_Your instructions:_ Of the lines below, write out exactly those from the line with "BEST LIFESTYLE" through the line with "THE SEARCHED TAG", both included, and skip the rest.

_Supplied records:_

>>>>

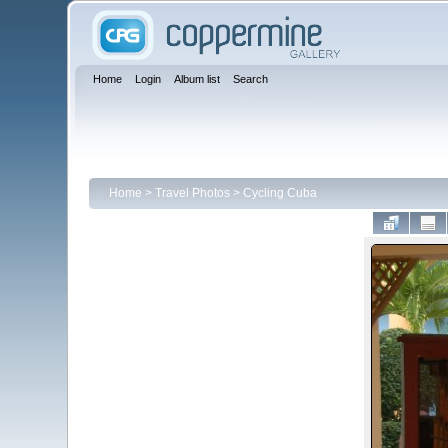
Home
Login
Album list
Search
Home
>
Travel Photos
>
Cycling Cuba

<<<<
>>>>

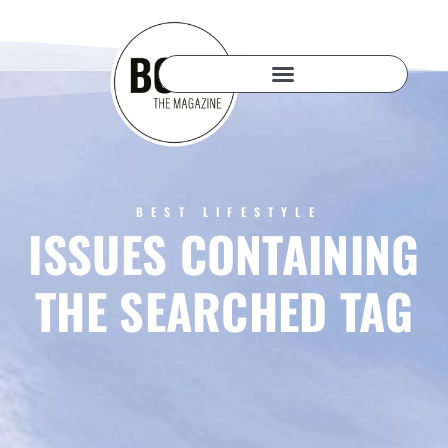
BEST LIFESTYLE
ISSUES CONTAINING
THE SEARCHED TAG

<<<<

_Completed exercise:_
BEST LIFESTYLE
ISSUES CONTAINING
THE SEARCHED TAG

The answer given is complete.